Usut punya usut ternyata yang menyebabkan kegagalan penjualan tara nasiku ini adalah Kelemahan Tara Nasiku yang mencolok adalah untuk menghasilkan nasi instan yang optimal, maka mesti dimasak dengan Teflon, hal inilah yang cukup menyulitkan konsumennya. Selain itu, rasa Tara Nasiku kurang berkenan di lidah kita (ataukah karena cara masaknya yang tidak benar ya ?). Pada intinya, ekspektasi akan rasa dan “instan” dari iklan Tara Nasiku ternyata tidak dipenuhi :
1. Rasanya gak gitu enak
2. Nasinya masih keras (kayak makan nasi yg baru di aron)
3. Daripada beli Tara Nasiku mendingan beli nasi goreng tek-tek yg lewat di depan rumah. Jelas rasanya lebih enak
ANALISA
Kegagalan taranasiku ini disebabkan oleh :
Tara Nasiku dari Unilever ini merupakan contoh merek yang gagal untuk menghadirkan inovasi baru di pasar Indonesia. Mulanya produk-produk ini dibuat untuk menggebrak pasar makanan instan, Namun ternyata mengubah budaya itu tidak mudah. Mie instan berhasil merubah budaya makan Indonesia, tapi tidak demikian halnya dengan nasi goreng instan. Nasi adalah makanan utama sedangkan mie instan adalah makanan sampingan. Tidak mudah bagi orang Indonesia makan nasi dengan mengolahnya secara instan.

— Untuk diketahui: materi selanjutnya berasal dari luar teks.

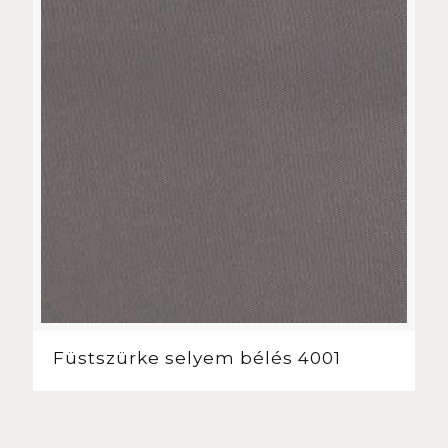
Füstszürke selyem bélés 4001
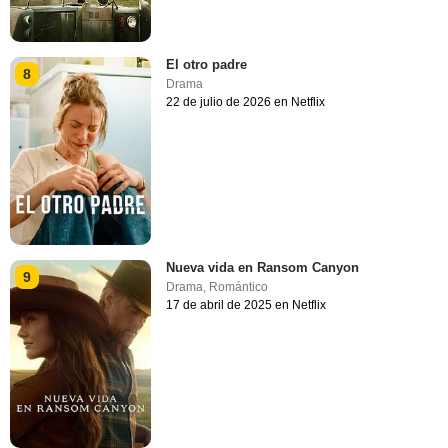
El otro padre
8
Drama
22 de julio de 2026 en Netflix
Nueva vida en Ransom Canyon
9
Drama
,
Romántico
17 de abril de 2025 en Netflix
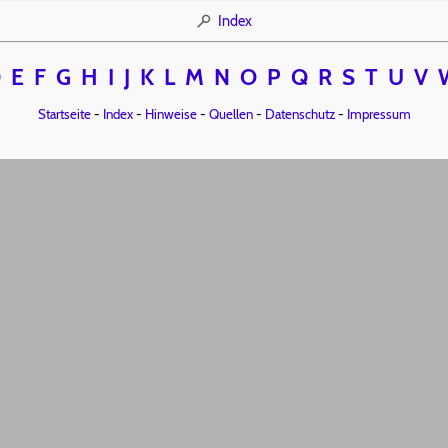
Index
D
E
F
G
H
I
J
K
L
M
N
O
P
Q
R
S
T
U
V
Startseite
-
Index
-
Hinweise
-
Quellen
-
Datenschutz
-
Impressum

Atau secara teori suatu produk bisa sukses dipasaran apabila memperatikan : (Jahja B, Soenarjo, Chief Consulting Officer Direxion Consulting) :
• Market readiness atau kesiapan pasar untuk menerima produk baru. kalau target market-nya belum siap, maka produk tersebut pasti akan terhambat.
• Edukasi pasar yang berkelanjutan. Edukasi bukan berarti promosi semata. Membutuhkan waktu yang sangat panjang untuk mengubah pola pikir dan mengubah budaya.
• Unconfirmity, yang berarti ketidaksesuaian benefit yang ditawarkan dengan ekspektasi pasar atau permintaan laten. “Menciptakan” permintaan bukanlah hal yang mudah. Jika tidak ada latent demand yang kemudian digiring menjadi permintaan efektif, maka bisa menimbulkan kegagalan merek.
Selain itu Perlu effort yang luar biasa untuk merubah habit dan persepsi konsumen bahwa nasi itu ya NASI = beras yang dimasak dengan kadar air dan suhu tertentu. Lebih dari itu, Nasi juga merupakan sesuatu yangsangat kental dengan kultur Indonesia sehingga dapat memberikan sugesti yangl uar biasa yang susah di gantikan dengan product substitution.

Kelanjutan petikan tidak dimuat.